Wed Jun 12 07:30:55 CEST 2013

From: Stephen J. Turnbull <stephen at xemacs.org>

Sent: Tuesday, June 11, 2013 9:04 PM

> Andrew Barnert writes:

You're replying out of context. I realize the thread is long and twisty, so let me summarize so you (and others) don't have to delve through all of it:

MRAB suggested that maybe int and friends shouldn't do transliteration at all; it would be better to have a new "translate_number" function ("somewhere", not necessarily in builtins,but presumably in the stdlib). After a few issues were raised, he suggested that may this should be moved to "a form of encoding/decoding, though locale-specific forms. You'd decode on input and encode on output."

In my email that you replied to, I was agreeing with that idea, but pointing out some examples that seem underspecified, and may be hard to specify.

>>  If 二万三十, 2万3十, and 20030 all decode to 20030 from Japanese
> 
> Only the third does in a non-locale-specific way.  The characters for
> "man" and "juu" have numeric values, but not decimal ones.

I brought up Japanese as one of my original examples specifically because it has common numeric forms that aren't decimal. That's part of the reason MRAB suggested that this is locale-specific functionality, not builtin functionality, which I agreed with.

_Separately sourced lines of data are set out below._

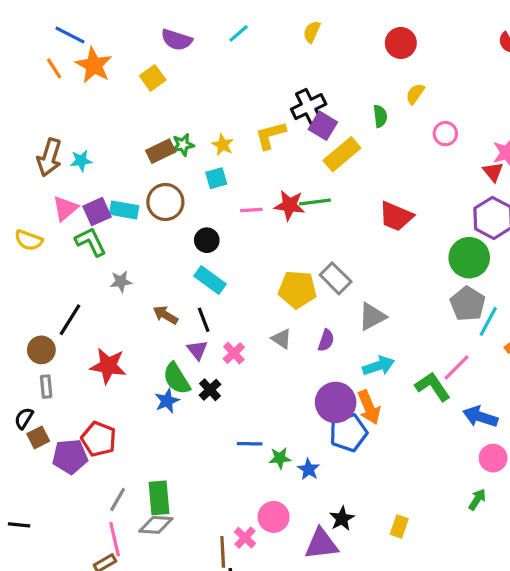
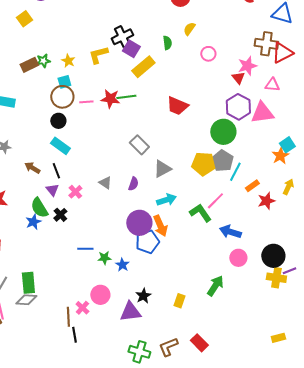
brown circle: (165, 202) -> (62, 97), moved
yellow pentagon: (297, 289) -> (203, 164), moved
green arrow: (477, 499) -> (215, 286), moved, size x1.5

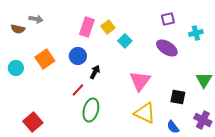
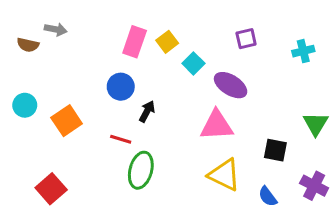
purple square: (168, 19) -> (246, 39), moved
purple ellipse: (167, 48) -> (231, 85), moved
orange square: (45, 59) -> (67, 121), moved
pink triangle: (140, 81) -> (217, 125), turned 50
red line: (78, 90) -> (121, 139), turned 64

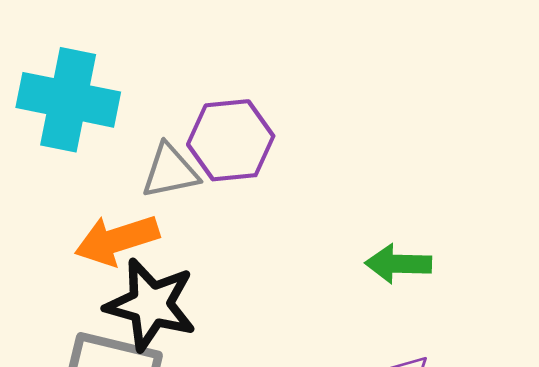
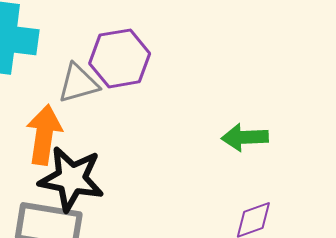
orange arrow: (117, 240) -> (44, 135), turned 120

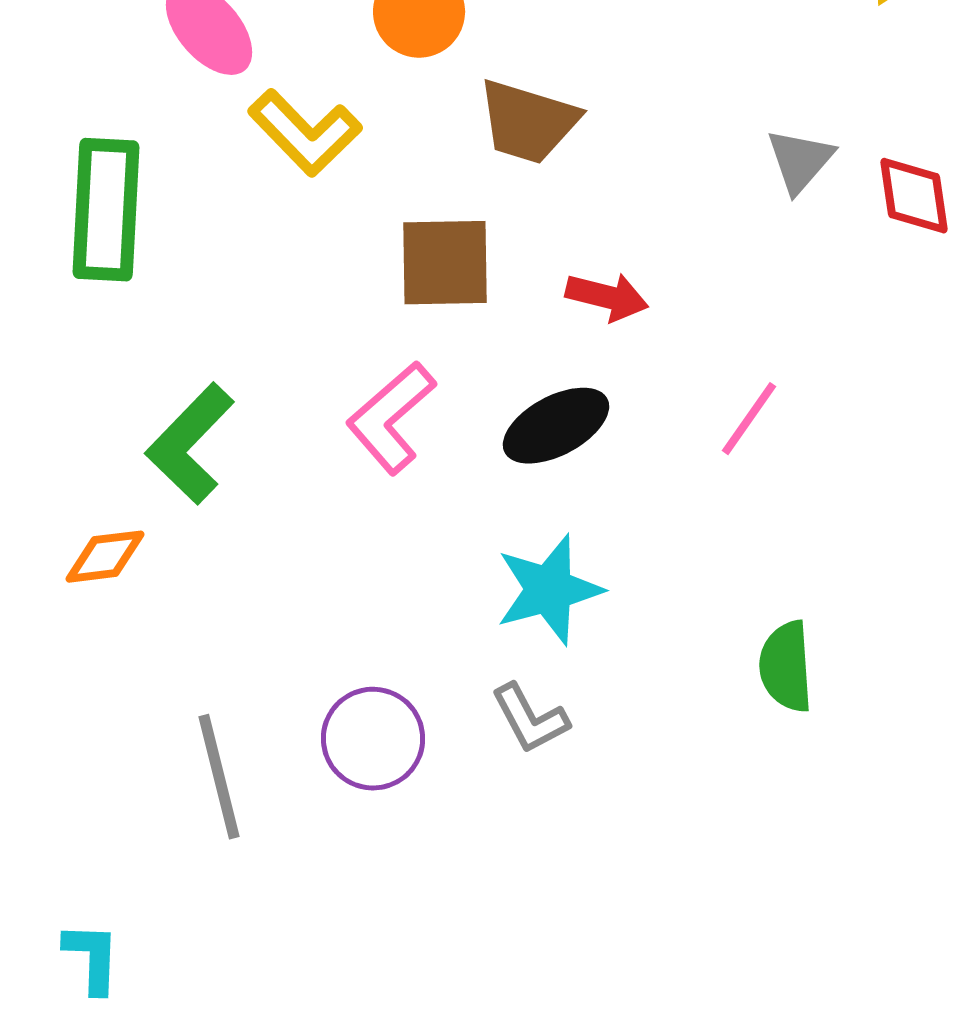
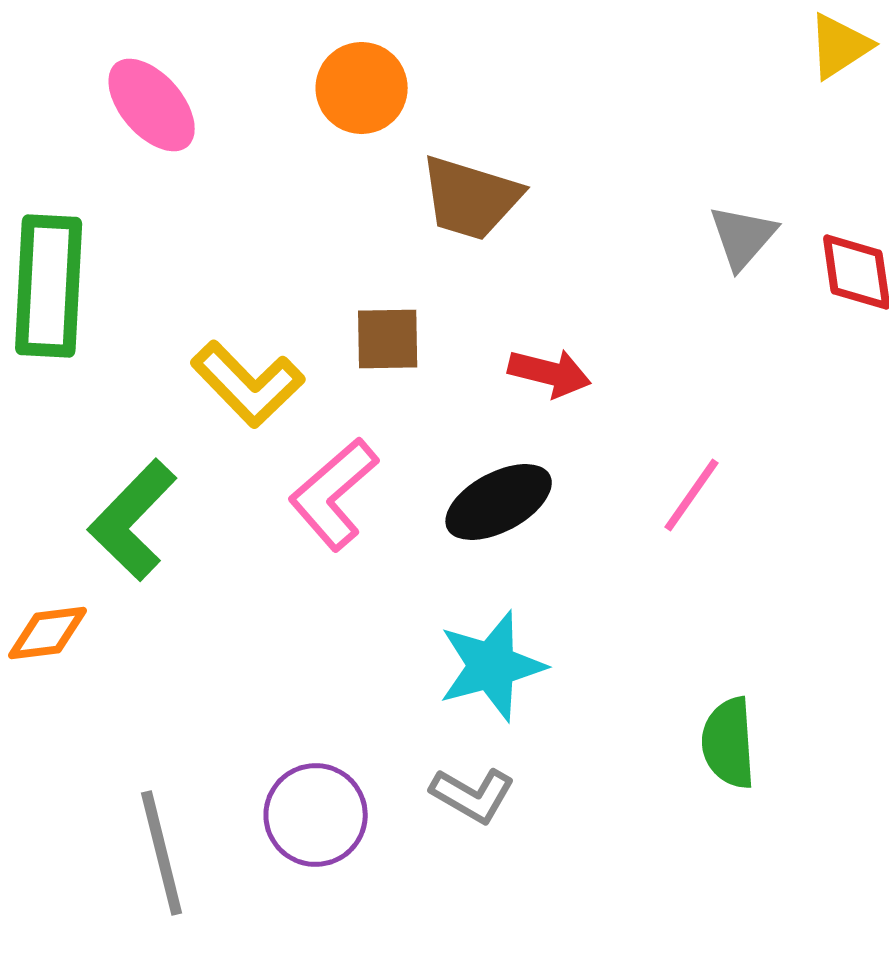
yellow L-shape: (305, 133) -> (248, 384), moved
brown square: (445, 263) -> (388, 339), size x0.7
gray L-shape: (530, 719) -> (473, 795), turned -32

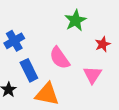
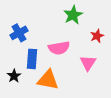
pink semicircle: (60, 58) -> (59, 48), turned -65
blue rectangle: (29, 70) -> (32, 59), turned 30

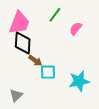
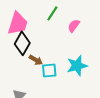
black diamond: (23, 43) -> (22, 43), turned 30
cyan star: (79, 81) -> (77, 66), moved

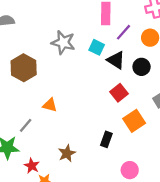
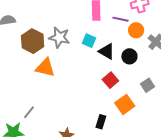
purple line: (123, 32) -> (120, 19), moved, turned 63
brown hexagon: (24, 68) -> (33, 41), moved
orange triangle: (50, 105) -> (45, 68), moved, size x1.5

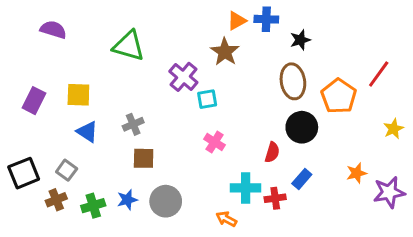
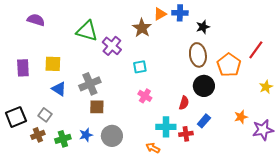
brown star: (225, 52) -> (142, 28), moved
purple cross: (183, 77) -> (112, 46), moved
purple rectangle: (34, 101) -> (23, 68), turned -30
gray cross: (133, 124) -> (90, 84), size x1.5

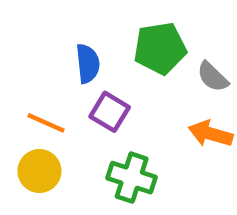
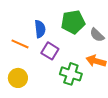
orange line: (46, 123) -> (20, 44), moved
green cross: (132, 178) -> (71, 74), moved

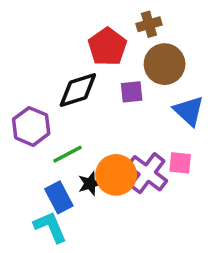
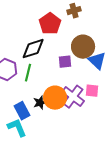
brown circle: (165, 64) -> (83, 47), moved
purple square: (132, 92) -> (65, 62), moved
green line: (68, 154) -> (28, 73), moved, turned -48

The point of reusing this example is that there are three _different_ such forms in one locale. Locale-decoding all of them to '20030' is easy, but locale-encoding '20030' is then a problem. Is there a relevant standard which says which of the three forms is canonical? If not, how do we decide what the encode function does? The same is true for the other examples I raised (how do you encode scientific format to Oriya, etc.).

>> In some cases, the answer is probably just "don't do that".
> 
> I think (for builtins) that's the answer for all non-ASCII cases.<0.5 
> wink/>

In case it's not obvious: The point of adding locale-specific encode/decode functions is that builtins like int and float can then just deal with the traditional ASCII cases.

My question is whether those locale-specific functions are well-specified. If they are, I'm +1 on adding them and keeping the builtins minimal. If they aren't, I'm -1 on trying to invent a brand-new specification for numeric representations as part of the Python stdlib.